_Exercise:_ Repeat the records below verbatim, and do not copy their pictures.
[Start of section]
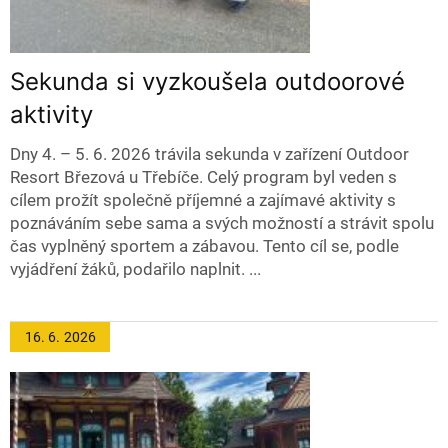
Sekunda si vyzkoušela outdoorové
aktivity
Dny 4. – 5. 6. 2026 trávila sekunda v zařízení Outdoor
Resort Březová u Třebíče. Celý program byl veden s
cílem prožít společně příjemné a zajímavé aktivity s
poznáváním sebe sama a svých možností a strávit spolu
čas vyplněný sportem a zábavou. Tento cíl se, podle
vyjádření žáků, podařilo naplnit. ...
16. 6.
2026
[End of section]
_Task answer:_
Sekunda si vyzkoušela outdoorové
aktivity
Dny 4. – 5. 6. 2026 trávila sekunda v zařízení Outdoor
Resort Březová u Třebíče. Celý program byl veden s
cílem prožít společně příjemné a zajímavé aktivity s
poznáváním sebe sama a svých možností a strávit spolu
čas vyplněný sportem a zábavou. Tento cíl se, podle
vyjádření žáků, podařilo naplnit. ...
16. 6.
2026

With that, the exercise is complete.